Comparative Classification Performance
The constructed classification models yielded the following results: - sMRI: - Moderately effective in distinguishing PDD from PD-CN (AUC = 0.77), but showed no diagnostic value in discriminating between PD-MCI and PD-CN (AUC = 0.57). - dMRI: - Performed well in distinguishing PDD from PD-CN (AUC = 0.87), with modest capability for PD-MCI (AUC = 0.71). - [18F]FDG PET: - Showed the best performance among the modalities, with an AUC of 0.89 for PDD classification and 0.78 for PD-MCI classification.
Multimodal Models
Integrating data from multiple modalities (sMRI, dMRI, and [18F]FDG PET) did not significantly outperform models based solely on [18F]FDG PET (AUC = 0.86 vs. 0.89). This suggests that multimodal combinations provide limited additional diagnostic value with the current imaging data.
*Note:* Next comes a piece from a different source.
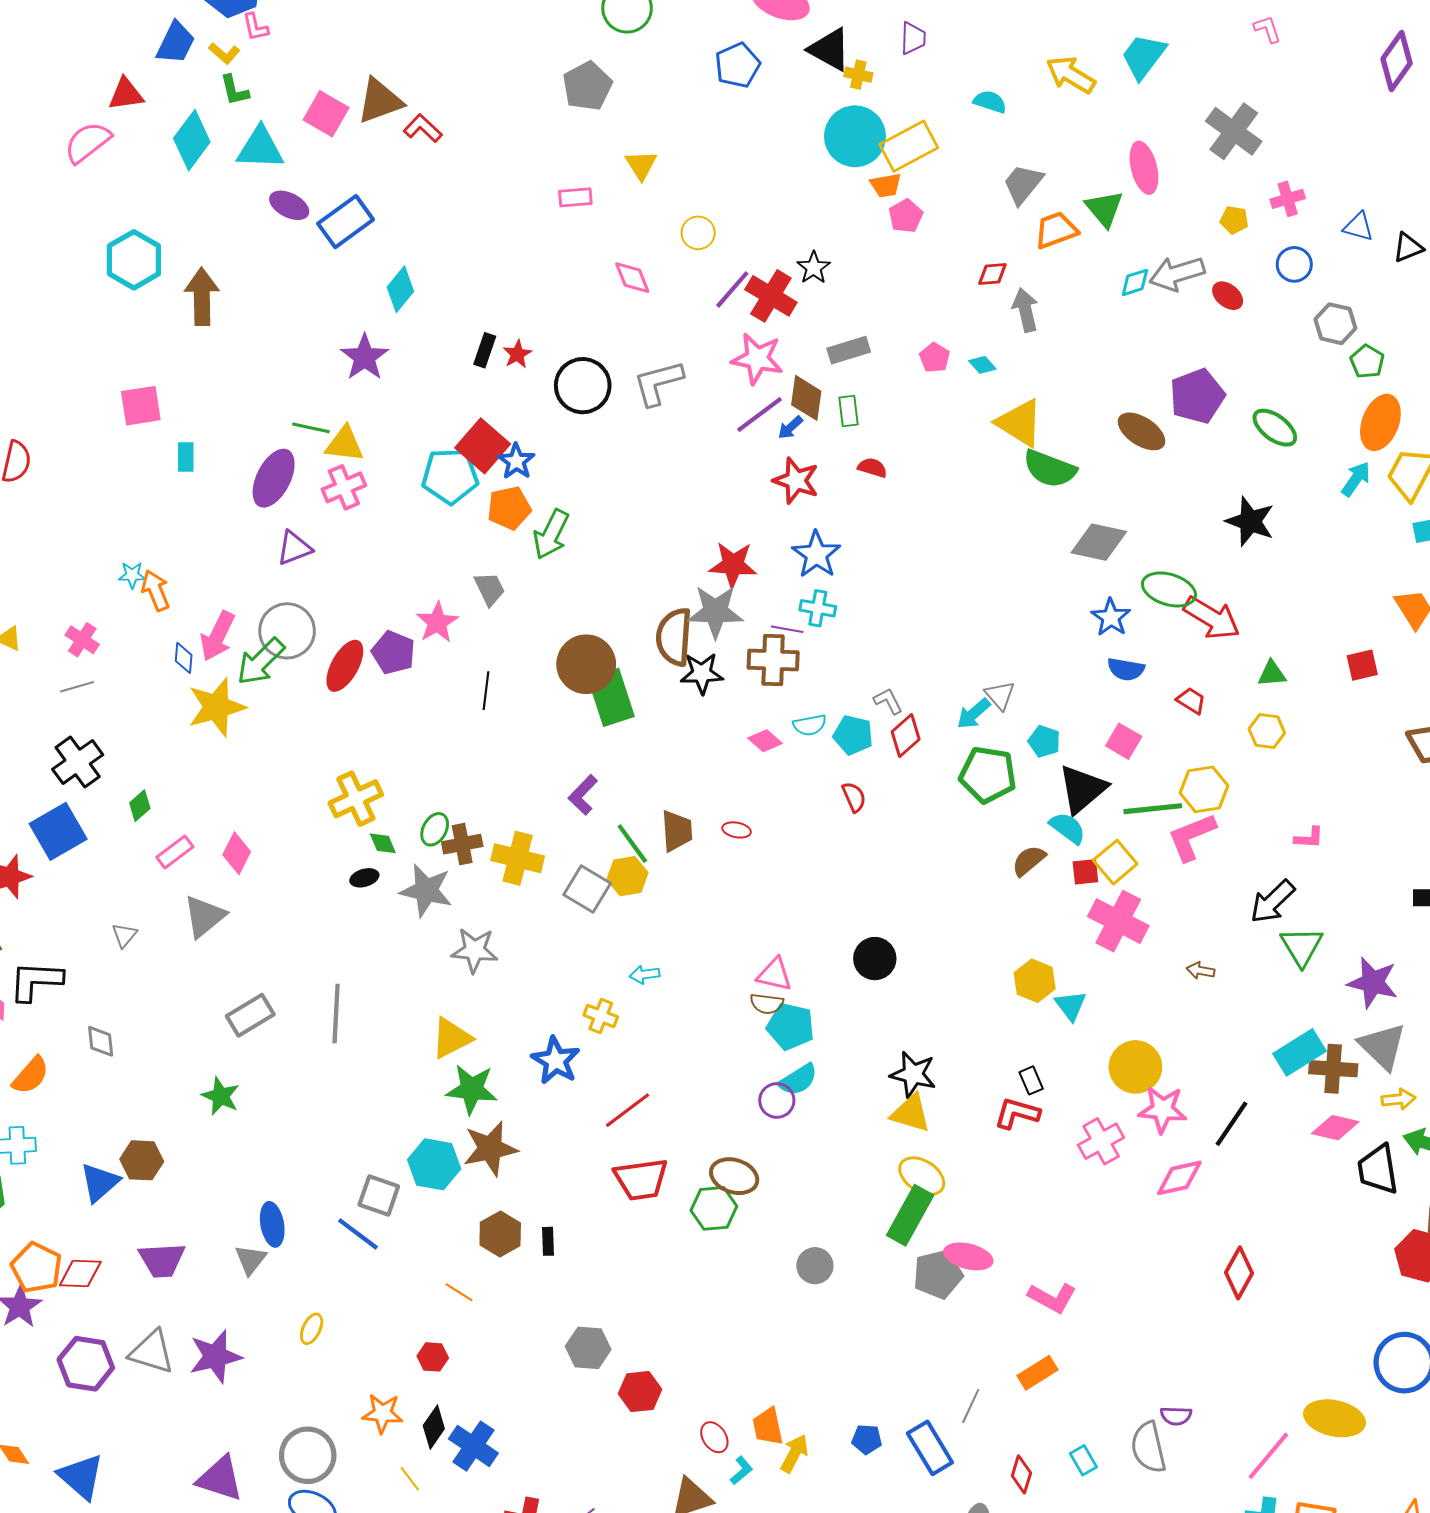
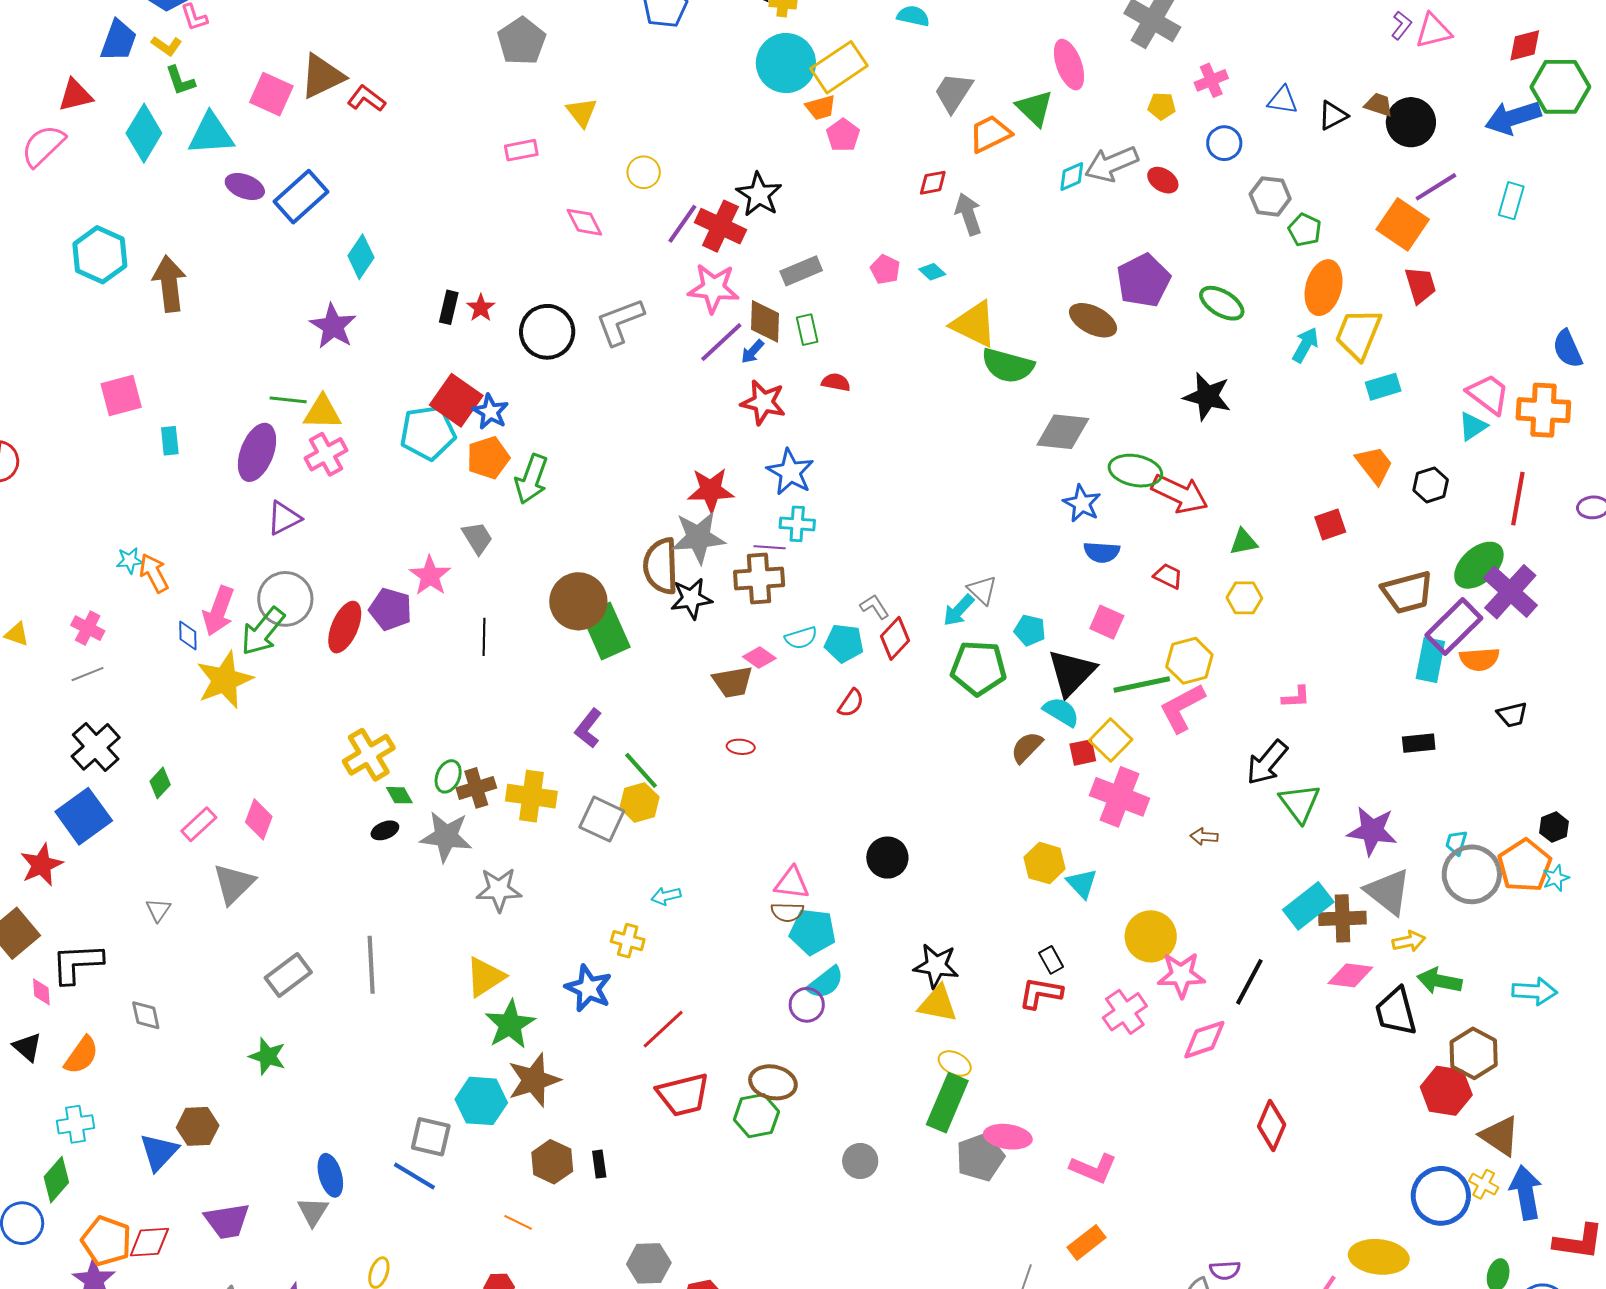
black star: (814, 268) -> (759, 194), size x1.4
red semicircle: (854, 797) -> (851, 703), turned 64
brown trapezoid: (677, 831) -> (733, 682), moved, turned 90
green star: (472, 1089) -> (510, 1024), turned -30
yellow ellipse: (922, 1176) -> (955, 1063), size x0.7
Research Significance and Implications
This study is the first to systematically compare the performance of [18F]FDG PET with both dMRI and sMRI in detecting cognitive impairment in Parkinson’s Disease. It highlighted [18F]FDG PET as the most sensitive modality for early detection of CI. Additionally, the research underscored the potential of dMRI, particularly when [18F]FDG PET is unavailable, as MD measurements could serve as a clinically effective alternative. Furthermore, the findings suggest that sMRI likely reflects later-stage neurodegenerative changes rather than early microstructural abnormalities.
Notably, the study adopted a machine-learning-based analytical framework to robustly assess diagnostic performance, providing a valuable methodological reference for future large-scale, multicenter neuroimaging research.
This research not only advances the understanding of the pathophysiology of cognitive impairment in Parkinson’s Disease but also provides an evidence-based foundation for the selection of clinical diagnostic tools, thereby promoting the application of precision medicine in this field.